**Information supplied:**
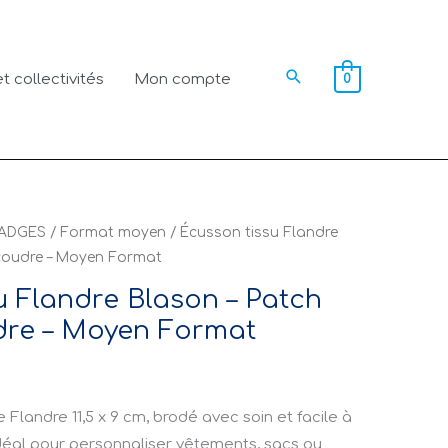
Rechercher
t collectivités
Mon compte
0
ADGES
/
Format moyen
/ Écusson tissu Flandre
 coudre – Moyen Format
u Flandre Blason – Patch
dre – Moyen Format
Flandre 11,5 x 9 cm, brodé avec soin et facile à
 Idéal pour personnaliser vêtements, sacs ou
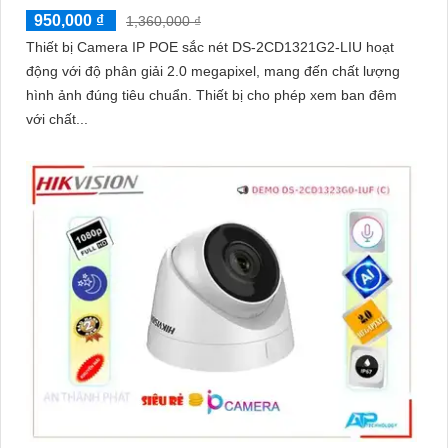
950,000 ₫
1,360,000 ₫
Thiết bị Camera IP POE sắc nét DS-2CD1321G2-LIU hoạt
động với độ phân giải 2.0 megapixel, mang đến chất lượng
hình ảnh đúng tiêu chuẩn. Thiết bị cho phép xem ban đêm
với chất...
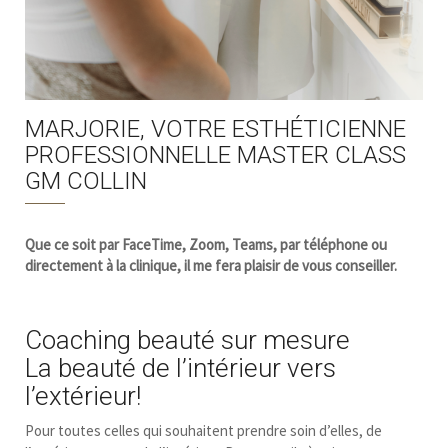
MARJORIE, VOTRE ESTHÉTICIENNE
PROFESSIONNELLE MASTER CLASS
GM COLLIN
Que ce soit par FaceTime, Zoom, Teams, par téléphone ou
directement à la clinique, il me fera plaisir de vous conseiller.
Coaching beauté sur mesure
La beauté de l’intérieur vers
l’extérieur!
Pour toutes celles qui souhaitent prendre soin d’elles, de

**About this exercise:** Please print the data above once more, exactly as it appears, with no pictures.

**Written response:**
Rechercher
t collectivités
Mon compte
0
ADGES
/
Format moyen
/ Écusson tissu Flandre
 coudre – Moyen Format
u Flandre Blason – Patch
dre – Moyen Format
Flandre 11,5 x 9 cm, brodé avec soin et facile à
 Idéal pour personnaliser vêtements, sacs ou
950,000 ₫
1,360,000 ₫
Thiết bị Camera IP POE sắc nét DS-2CD1321G2-LIU hoạt
động với độ phân giải 2.0 megapixel, mang đến chất lượng
hình ảnh đúng tiêu chuẩn. Thiết bị cho phép xem ban đêm
với chất...
MARJORIE, VOTRE ESTHÉTICIENNE
PROFESSIONNELLE MASTER CLASS
GM COLLIN
Que ce soit par FaceTime, Zoom, Teams, par téléphone ou
directement à la clinique, il me fera plaisir de vous conseiller.
Coaching beauté sur mesure
La beauté de l’intérieur vers
l’extérieur!
Pour toutes celles qui souhaitent prendre soin d’elles, de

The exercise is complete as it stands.